Dmitry Minkovsky
Dmitry Minkovsky

Reputation: 38193

Debug logging with React

I'd like to:

  1. insert debug logging statements into my code that I want to be able to turn on and off during development; and
  2. then have these statements stripped out entirely in production.

To accomplish stripping out the logs for production, I've seen that the React project itself uses this idiom:

if ("production" !== process.env.NODE_ENV) {
    // warn or log or whatever
}

By compiling the modules with process.env.NODE_ENV set to "production" and then running the bundle through a dead code eliminator like UglifyJS, the logs will be eliminated as unreachable.

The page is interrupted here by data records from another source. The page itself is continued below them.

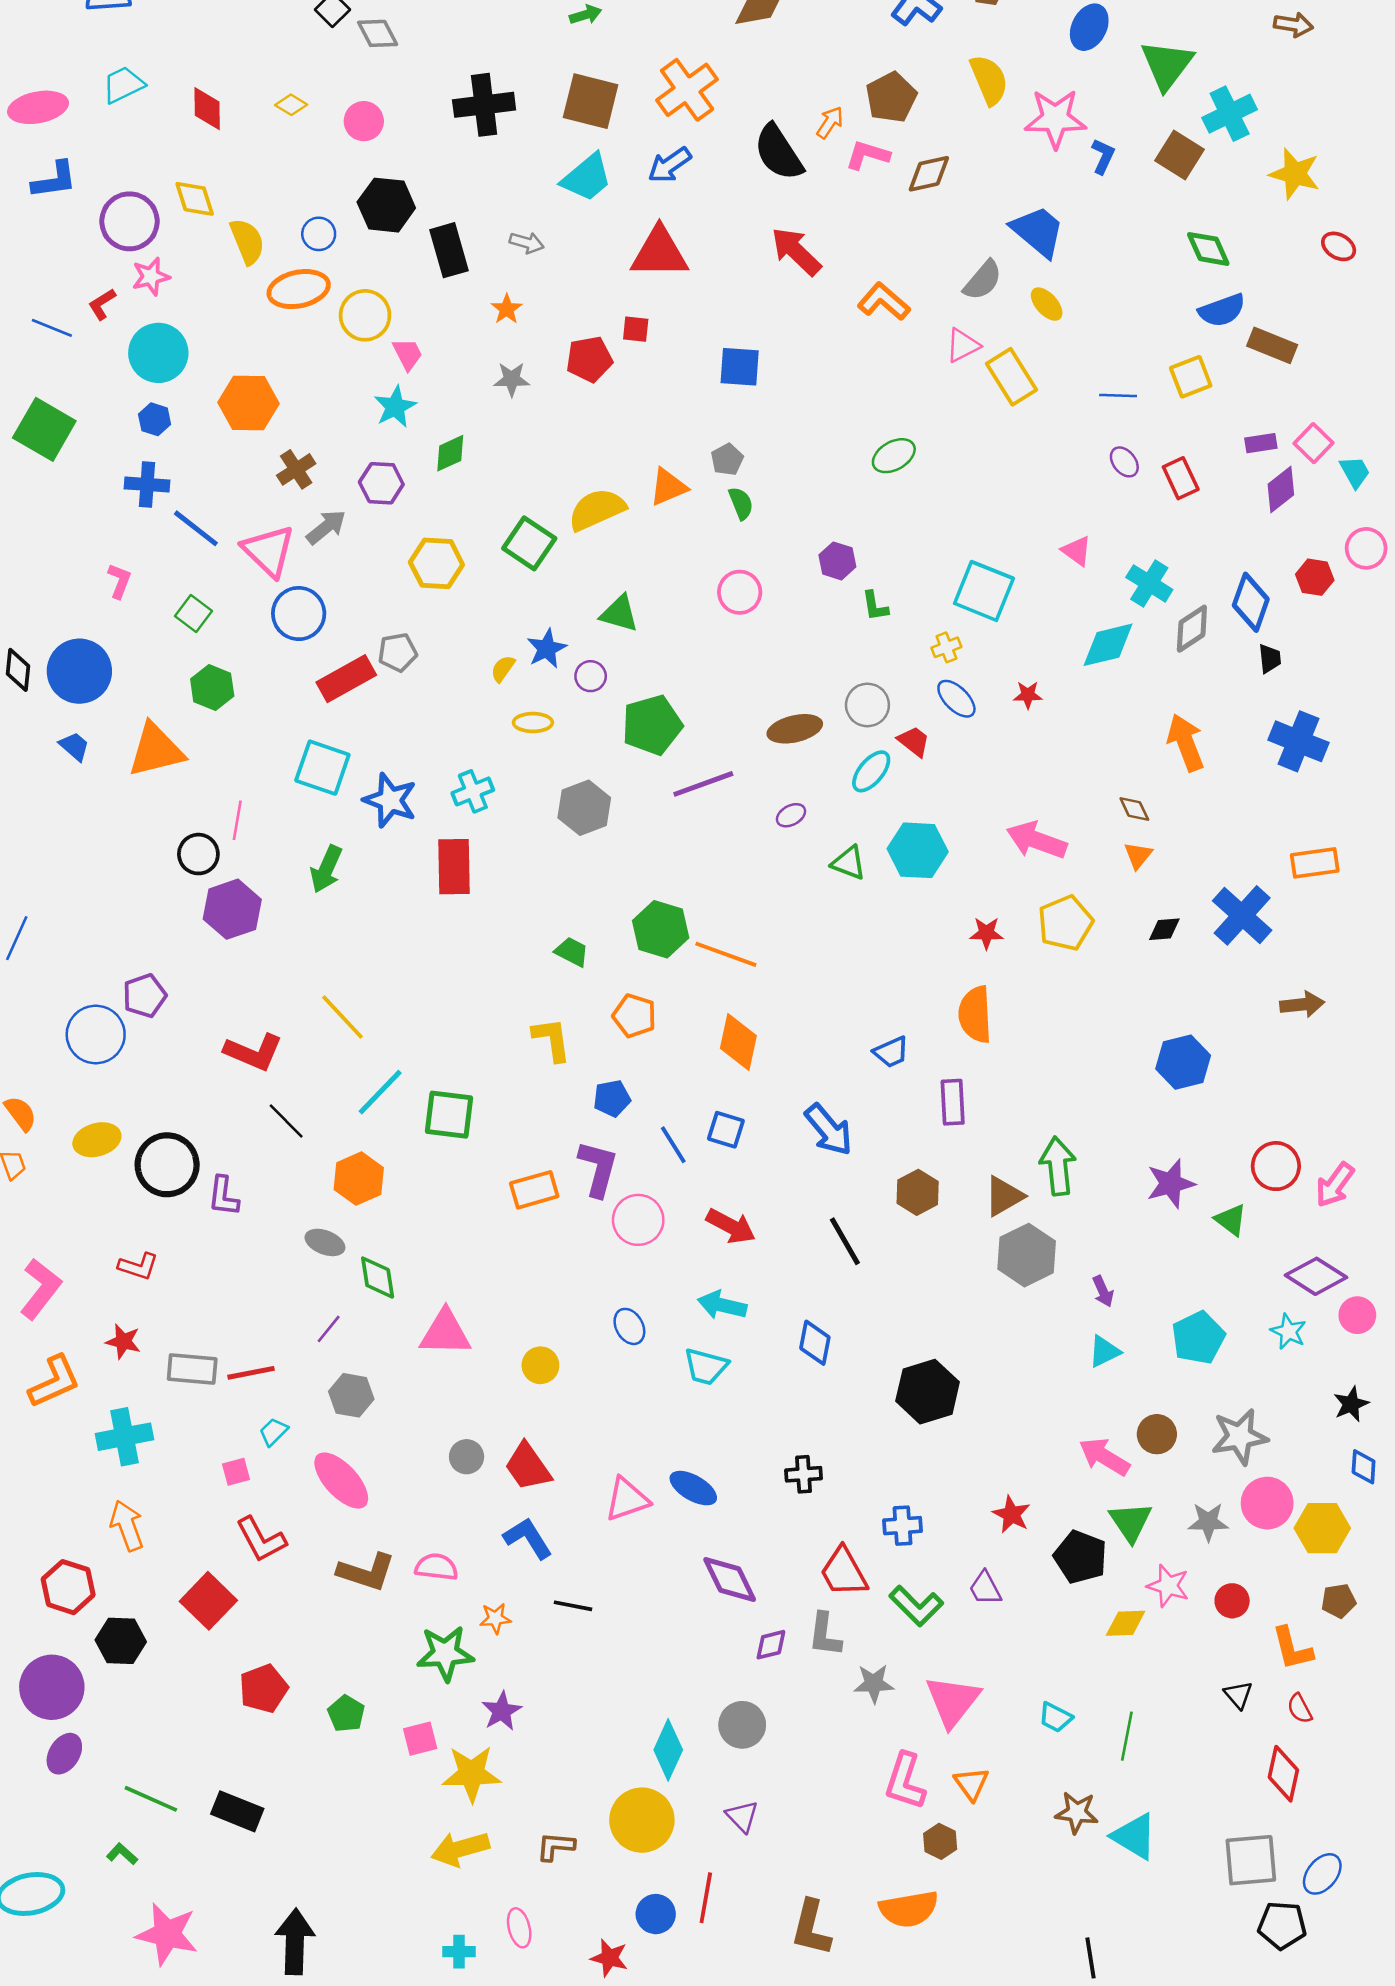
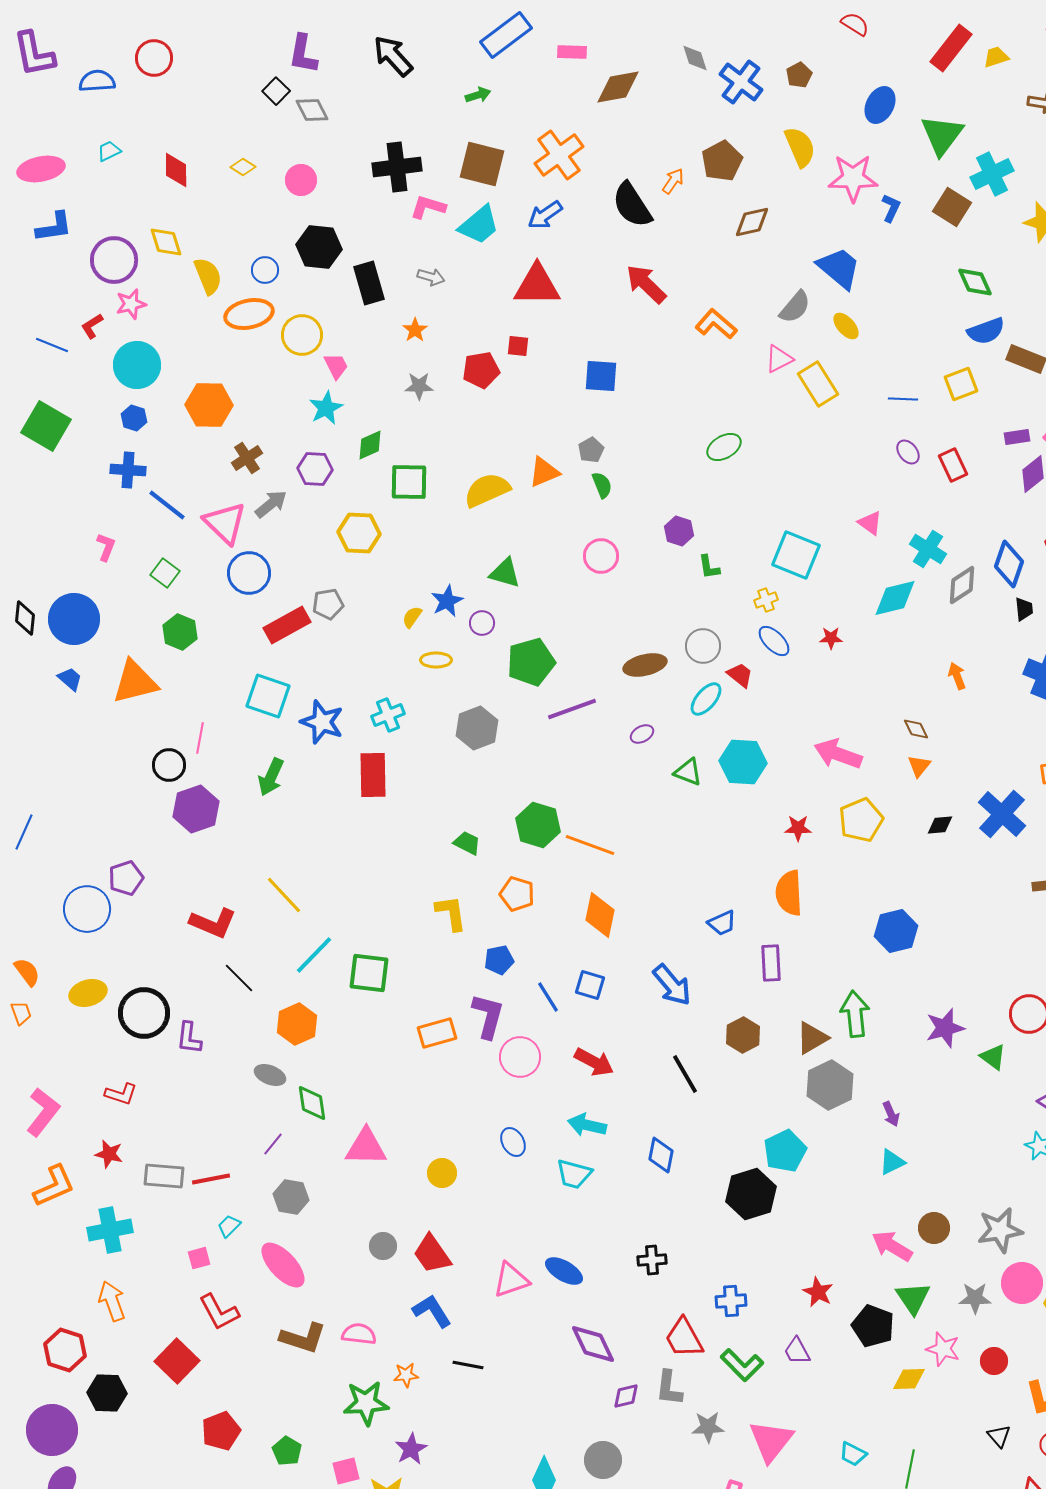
cyan trapezoid: (123, 85) -> (109, 151), size x0.7
pink L-shape: (867, 155) -> (428, 207), moved
green square: (529, 543) -> (409, 482), moved, turned -33
orange arrow: (1186, 743) -> (957, 676), size x0.6
blue hexagon: (1183, 1062) -> (896, 931), moved
cyan pentagon: (1198, 1338) -> (785, 1151), moved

This is fine, but are there more flexible solutions? I'm thinking something like the debug() Node module, or really some even more powerful, like the Java logging APIs.

I am wondering why I'm not finding a module that combines the ("production" !== process.env.NODE_ENV) approach with debug().

Upvotes: 8

Views: 12380

Answers (2)

Jeremy Bunn
Jeremy Bunn

Reputation: 671

Coming from a Java world, I was pleased to see there is a 'log4javascript' project.

http://log4javascript.org/

It has some cool stuff including a logging console with some features...

enter image description here

Upvotes: 0

Kabir Sarin
Kabir Sarin

Reputation: 18556

var debug = function(msg) {
    if ("production" !== process.env.NODE_ENV) console.log(msg);
}
module.exports = debug;

Usage:

var debug = require("debug");
debug("some logs");

Sorry, I couldn't help myself ;). But really, there are plenty of JS logging frameworks out there (although I honestly think the solution above is simple enough that you don't need to over-complicate things).